Overtime Protections for Specific Industries in Connecticut
Connecticut has industry-specific nuances that affect overtime eligibility beyond the standard FLSA rules:
Healthcare workers: Nurses and healthcare employees in Connecticut are specifically protected from retaliation for refusing mandatory overtime that would create unsafe patient-care conditions under C.G.S. § 19a-493c. This right to refuse does not eliminate overtime pay obligations — hospitals still owe 1.5× for overtime hours worked, even when those hours were originally required.
Construction workers: Connecticut's prevailing wage law (C.G.S. § 31-53) applies to public works projects and sets wage minimums above the state minimum wage.

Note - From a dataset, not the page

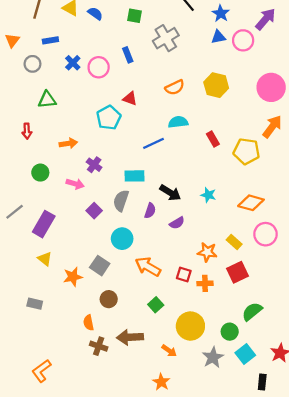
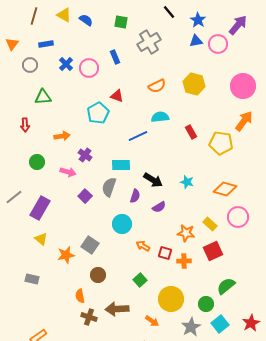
cyan circle: (122, 239) -> (122, 224), moved
orange arrow: (148, 267) -> (143, 246), moved, size x0.6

Workers on prevailing wage projects are paid a set rate regardless of their employer's regular pay scales — and overtime on these projects is calculated at 1.5× the prevailing wage rate, not the employee's regular rate.
Domestic workers: Housekeepers, caregivers, and domestic employees working for private households are covered by Connecticut overtime law if they work more than 40 hours per week for a single employer. Live-in domestic workers have slightly different calculation rules under the FLSA (sleep time, meal periods) that Connecticut courts apply.
Agricultural workers: Employees on farms with fewer than 500 person-days of agricultural labor in any calendar quarter are exempt from both federal and state overtime. Larger agricultural operations must pay overtime. Connecticut has a significant greenhouse and nursery sector where this exemption applies frequently.
Understanding your industry's specific treatment under Connecticut overtime law — and the FLSA's interaction with it — can make the difference between a colorable wage claim and a dead end.